Collected data
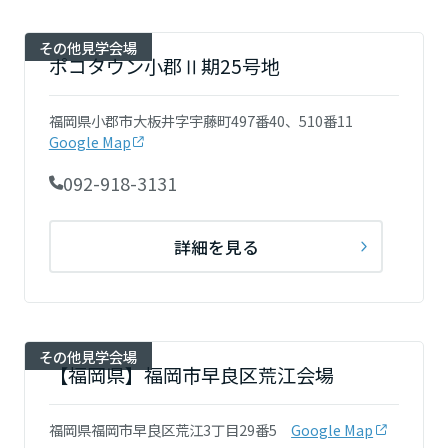
その他見学会場
ポコタウン小郡Ⅱ期25号地
福岡県小郡市大板井字宇藤町497番40、510番11
Google Map
092-918-3131
詳細を見る
その他見学会場
【福岡県】福岡市早良区荒江会場
福岡県福岡市早良区荒江3丁目29番5
Google Map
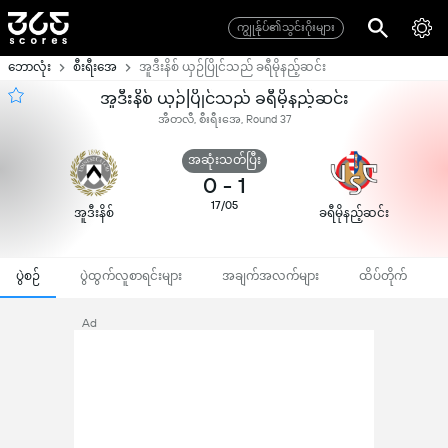
ကျွုန်ုပ်၏သွင်းဂိုးများ
ဘောလုံး
စီးရီးအေ
အူဒီးနိစ် ယှဉ်ပြိုင်သည် ခရီမိုနည့်ဆင်း
အူဒီးနိစ် ယှဉ်ပြိုင်သည် ခရီမိုနည့်ဆင်း
အီတလီ, စီးရီးအေ, Round 37
အဆုံးသတ်ပြီး
0
-
1
17/05
အူဒီးနိစ်
ခရီမိုနည့်ဆင်း
ပွဲစဉ်
ပွဲထွက်လူစာရင်းများ
အချက်အလက်များ
ထိပ်တိုက်
Ad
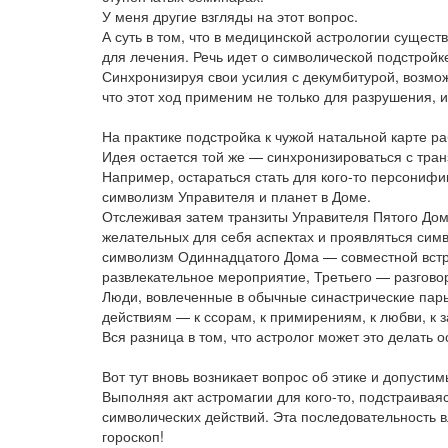
У меня другие взгляды на этот вопрос.
А суть в том, что в медицинской астрологии суще
для лечения. Речь идет о символической подстройке
Синхронизируя свои усилия с декумбитурой, возможн
что этот ход применим не только для разрушения, и
На практике подстройка к чужой натальной карте ра
Идея остается той же — синхронизироваться с тран
Например, остараться стать для кого-то персониф
символизм Управителя и планет в Доме.
Отслеживая затем транзиты Управителя Пятого Дома
желательных для себя аспектах и проявляться сим
символизм Одиннадцатого Дома — совместной встр
развлекательное мероприятие, Третьего — разговор и
Люди, вовлеченные в обычные синастрические пары
действиям — к ссорам, к примирениям, к любви, к 
Вся разница в том, что астролог может это делать 
Вот тут вновь возникает вопрос об этике и допусти
Выполняя акт астромагии для кого-то, подстраивая
символических действий. Эта последовательность в
гороскоп!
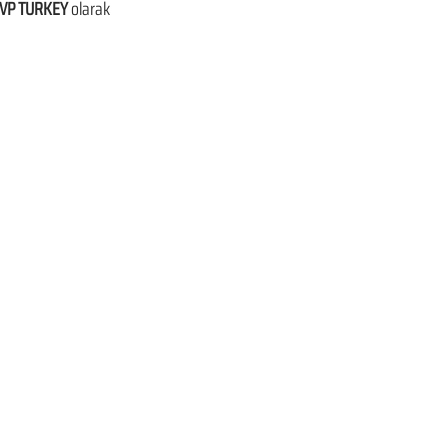
VP TURKEY 
olarak 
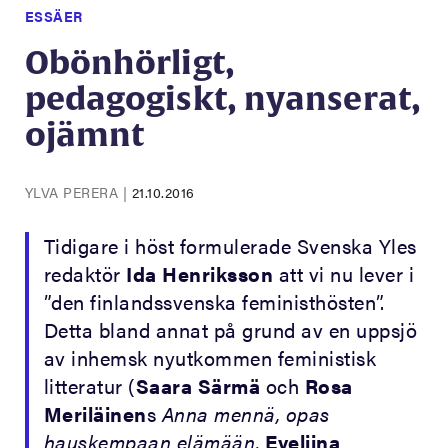
ESSÄER
Obönhörligt,
pedagogiskt, nyanserat,
ojämnt
YLVA PERERA
|
21.10.2016
Tidigare i höst formulerade Svenska Yles
redaktör
Ida Henriksson
att vi nu lever i
”den finlandssvenska feministhösten”.
Detta bland annat på grund av en uppsjö
av inhemsk nyutkommen feministisk
litteratur (
Saara Särmä
och
Rosa
Meriläinen
s
Anna mennä, opas
hauskempaan elämään
,
Eveliina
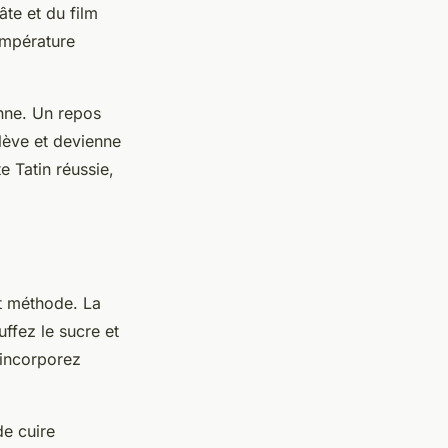
âte et du film
empérature
nne. Un repos
élève et devienne
te Tatin réussie,
et méthode. La
ffez le sucre et
 incorporez
de cuire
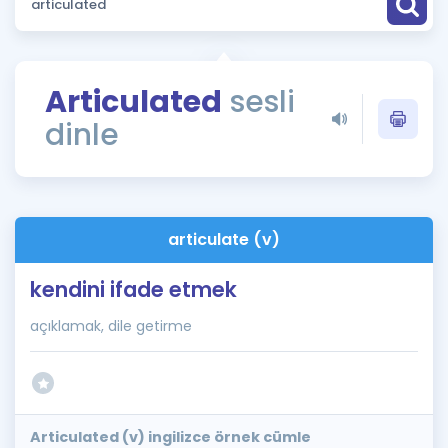
Puan Hesaplama
Rehberlik Aracı
Articulated
sesli
ÖSYM Sınav Takvimi
dinle
Kampanyalar
Blog
articulate (v)
İngilizce Gramer
kendini ifade etmek
açıklamak, dile getirme
Articulated (v) ingilizce örnek cümle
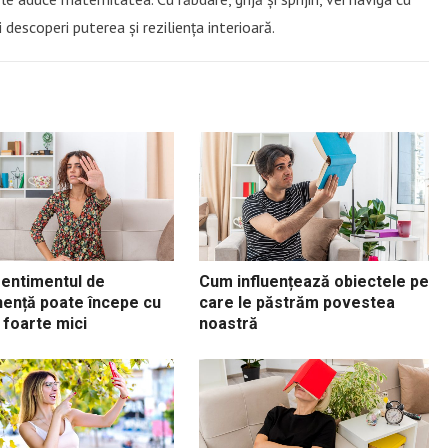
descoperi puterea și reziliența interioară.
sentimentul de
Cum influențează obiectele pe
nență poate începe cu
care le păstrăm povestea
 foarte mici
noastră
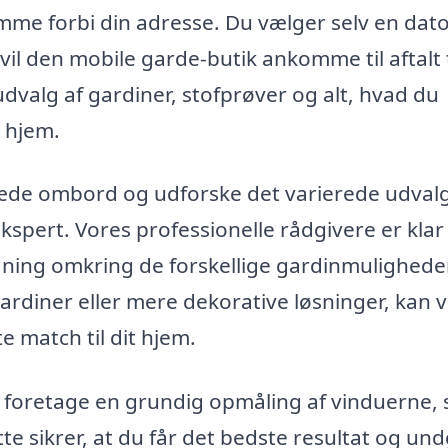
me forbi din adresse. Du vælger selv en dat
 vil den mobile garde-butik ankomme til aftalt 
valg af gardiner, stofprøver og alt, hvad du
t hjem.
de ombord og udforske det varierede udvalg
spert. Vores professionelle rådgivere er klar t
dning omkring de forskellige gardinmuligheder
ardiner eller mere dekorative løsninger, kan 
e match til dit hjem.
vi foretage en grundig opmåling af vinduerne, 
te sikrer, at du får det bedste resultat og un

* _What is expected_:
When a line above contains the string "вопрос", copy that line.

* _The completed task_:
У меня другие взгляды на этот вопрос.
Вот тут вновь возникает вопрос об этике и допусти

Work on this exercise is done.